* **Exercise brief**: The entries that follow need to be returned without any alteration.

* **Excerpted records**:

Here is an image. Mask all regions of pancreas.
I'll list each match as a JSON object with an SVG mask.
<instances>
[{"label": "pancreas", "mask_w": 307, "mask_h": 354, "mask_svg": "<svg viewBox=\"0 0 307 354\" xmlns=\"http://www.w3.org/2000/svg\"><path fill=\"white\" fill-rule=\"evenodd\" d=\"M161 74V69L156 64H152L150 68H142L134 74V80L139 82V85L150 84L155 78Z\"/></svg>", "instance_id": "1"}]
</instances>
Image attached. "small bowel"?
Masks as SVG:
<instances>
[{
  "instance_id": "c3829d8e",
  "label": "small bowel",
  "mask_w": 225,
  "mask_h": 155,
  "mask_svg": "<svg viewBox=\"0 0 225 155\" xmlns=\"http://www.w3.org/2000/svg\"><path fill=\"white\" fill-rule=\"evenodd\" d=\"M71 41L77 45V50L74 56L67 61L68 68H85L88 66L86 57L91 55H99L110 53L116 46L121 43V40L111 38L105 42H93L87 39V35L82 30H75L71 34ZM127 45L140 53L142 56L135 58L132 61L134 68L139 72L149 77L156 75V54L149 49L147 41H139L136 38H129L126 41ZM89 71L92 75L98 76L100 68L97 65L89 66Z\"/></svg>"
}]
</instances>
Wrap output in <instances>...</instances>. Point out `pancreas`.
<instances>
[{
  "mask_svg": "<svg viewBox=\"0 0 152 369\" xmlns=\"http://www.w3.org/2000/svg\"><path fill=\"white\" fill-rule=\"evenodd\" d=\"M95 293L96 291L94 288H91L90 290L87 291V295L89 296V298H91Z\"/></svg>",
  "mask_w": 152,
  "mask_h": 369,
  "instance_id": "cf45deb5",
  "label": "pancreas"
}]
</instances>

* **Written solution**:
Here is an image. Mask all regions of pancreas.
I'll list each match as a JSON object with an SVG mask.
<instances>
[{"label": "pancreas", "mask_w": 307, "mask_h": 354, "mask_svg": "<svg viewBox=\"0 0 307 354\" xmlns=\"http://www.w3.org/2000/svg\"><path fill=\"white\" fill-rule=\"evenodd\" d=\"M161 74V69L156 64H152L150 68H142L134 74V80L139 82V85L150 84L155 78Z\"/></svg>", "instance_id": "1"}]
</instances>
Image attached. "small bowel"?
Masks as SVG:
<instances>
[{
  "instance_id": "c3829d8e",
  "label": "small bowel",
  "mask_w": 225,
  "mask_h": 155,
  "mask_svg": "<svg viewBox=\"0 0 225 155\" xmlns=\"http://www.w3.org/2000/svg\"><path fill=\"white\" fill-rule=\"evenodd\" d=\"M71 41L77 45V50L74 56L67 61L68 68H85L88 66L86 57L91 55H99L110 53L116 46L121 43V40L111 38L105 42H93L87 39V35L82 30H75L71 34ZM127 45L140 53L142 56L135 58L132 61L134 68L139 72L149 77L156 75V54L149 49L147 41H139L136 38H129L126 41ZM89 71L92 75L98 76L100 68L97 65L89 66Z\"/></svg>"
}]
</instances>
Wrap output in <instances>...</instances>. Point out `pancreas`.
<instances>
[{
  "mask_svg": "<svg viewBox=\"0 0 152 369\" xmlns=\"http://www.w3.org/2000/svg\"><path fill=\"white\" fill-rule=\"evenodd\" d=\"M95 293L96 291L94 288H91L90 290L87 291V295L89 296V298H91Z\"/></svg>",
  "mask_w": 152,
  "mask_h": 369,
  "instance_id": "cf45deb5",
  "label": "pancreas"
}]
</instances>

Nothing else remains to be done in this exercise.